- **Directions**:
What you output must match the entries exactly, apart from the pictures, which are left out.

[Collected data]
*** Begin section ***

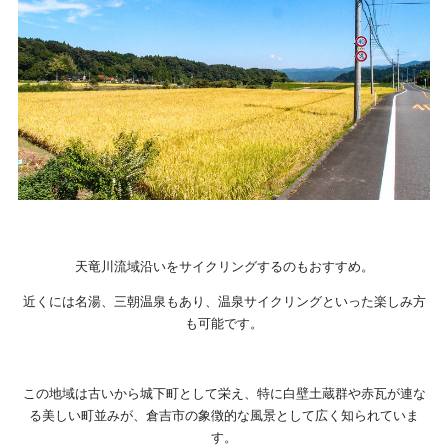
天竜川流域沿いをサイクリングするのもおすすめ。
近くには名湯、三朝温泉もあり、温泉サイクリングといった楽しみ方
も可能です。
この地域は古いから城下町として栄え、特に白壁土蔵群や赤瓦が連な
る美しい町並みが、倉吉市の象徴的な風景として広く知られていま
す。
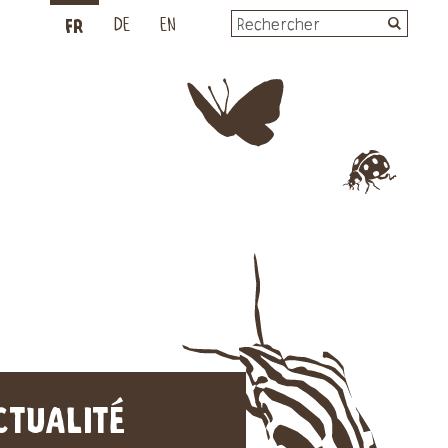
FR
L
DE
EN
CTUALITÉ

*** End section ***

- **Written reply**:
天竜川流域沿いをサイクリングするのもおすすめ。
近くには名湯、三朝温泉もあり、温泉サイクリングといった楽しみ方
も可能です。
この地域は古いから城下町として栄え、特に白壁土蔵群や赤瓦が連な
る美しい町並みが、倉吉市の象徴的な風景として広く知られていま
す。
FR
L
DE
EN
CTUALITÉ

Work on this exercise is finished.